# Generate train test splits for harmonized cell line data

In [None]:
from __future__ import annotations

import pickle

import pandas as pd
import polars as pl
import numpy as np

from pathlib import Path
from sklearn.model_selection import StratifiedKFold, train_test_split, KFold

In [None]:
SEED = 41
np.random.seed(SEED)

In [None]:
data_folder = Path("../../data/inputs/GDSCCellLine")
model_info = pd.read_csv(data_folder / "MetaModelAnnotations.csv")
model_info.head()

In [None]:
fitted_dose_response = pd.read_csv(data_folder / "LabelDoseResponse.csv")
fitted_dose_response.head()

In [None]:
def strict_train_validation_split(
    train_model_ids: np.ndarray, train_tissues: np.ndarray
) -> tuple[np.ndarray, np.ndarray]:
    """"""
    uniq_tissues, tissue_counts = np.unique(train_tissues, return_counts=True)
    keep_tissues = uniq_tissues[tissue_counts >= 2]

    mask = np.isin(train_tissues, keep_tissues)
    train_tissues_subset = train_tissues[mask]
    train_model_ids_subset = train_model_ids[mask]

    _, val_model_ids = train_test_split(
        train_model_ids_subset,
        random_state=SEED,
        stratify=train_tissues_subset,
        test_size=0.11,
    )

    train_model_ids = train_model_ids[
        np.isin(train_model_ids, val_model_ids, invert=True)
    ]

    return train_model_ids, val_model_ids

In [None]:
# tumor blind, drug blind, mixed, disjoint

In [None]:
strict_split_folder = Path("../../data/inputs/GDSCCellLine/splits/tumor_blind")
strict_split_folder.mkdir(exist_ok=True, parents=True)

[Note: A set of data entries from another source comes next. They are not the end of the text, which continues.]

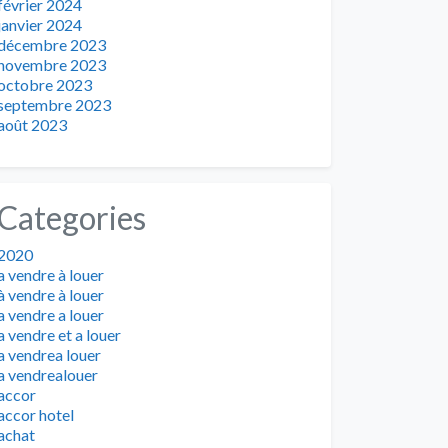
février 2024
janvier 2024
décembre 2023
novembre 2023
octobre 2023
septembre 2023
août 2023
Categories
2020
a vendre à louer
à vendre à louer
a vendre a louer
a vendre et a louer
a vendrea louer
a vendrealouer
accor
accor hotel
achat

model_ids = model_info["model_id"].to_numpy()
tissues = model_info["cancer_type"].to_numpy()

skf = StratifiedKFold(n_splits=10, shuffle=True, random_state=SEED)
split_iterator = skf.split(model_ids, tissues)

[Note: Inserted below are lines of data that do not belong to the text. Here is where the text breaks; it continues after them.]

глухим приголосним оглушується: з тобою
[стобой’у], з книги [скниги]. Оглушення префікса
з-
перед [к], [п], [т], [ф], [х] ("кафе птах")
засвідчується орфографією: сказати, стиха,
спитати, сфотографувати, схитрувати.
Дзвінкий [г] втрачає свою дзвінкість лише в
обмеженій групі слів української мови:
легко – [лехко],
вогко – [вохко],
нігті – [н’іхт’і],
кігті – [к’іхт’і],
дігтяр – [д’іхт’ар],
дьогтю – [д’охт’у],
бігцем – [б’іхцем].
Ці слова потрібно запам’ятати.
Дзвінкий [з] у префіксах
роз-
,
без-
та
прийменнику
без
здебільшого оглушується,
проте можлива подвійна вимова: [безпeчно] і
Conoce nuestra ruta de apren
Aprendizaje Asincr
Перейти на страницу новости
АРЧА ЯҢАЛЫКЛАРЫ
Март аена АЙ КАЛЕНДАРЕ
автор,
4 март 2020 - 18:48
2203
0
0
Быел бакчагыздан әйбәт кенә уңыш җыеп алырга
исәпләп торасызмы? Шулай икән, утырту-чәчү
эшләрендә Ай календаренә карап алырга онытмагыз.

for i, (train_idx, test_idx) in enumerate(split_iterator, 1):
    train_tissues = tissues[train_idx]
    train_model_ids = model_ids[train_idx]
    test_model_ids = model_ids[test_idx]

    train_model_ids, val_model_ids = strict_train_validation_split(
        train_model_ids, train_tissues
    )

    train_obs_ids = fitted_dose_response[
        fitted_dose_response["cell_id"].isin(train_model_ids)
    ]["id"].to_list()
    val_obs_ids = fitted_dose_response[
        fitted_dose_response["cell_id"].isin(val_model_ids)
    ]["id"].to_list()
    test_obs_ids = fitted_dose_response[
        fitted_dose_response["cell_id"].isin(test_model_ids)
    ]["id"].to_list()

    train_path = Path(strict_split_folder / f"train_{i}.pickle")
    val_path = Path(strict_split_folder / f"val_{i}.pickle")
    test_path = Path(strict_split_folder / f"test_{i}.pickle")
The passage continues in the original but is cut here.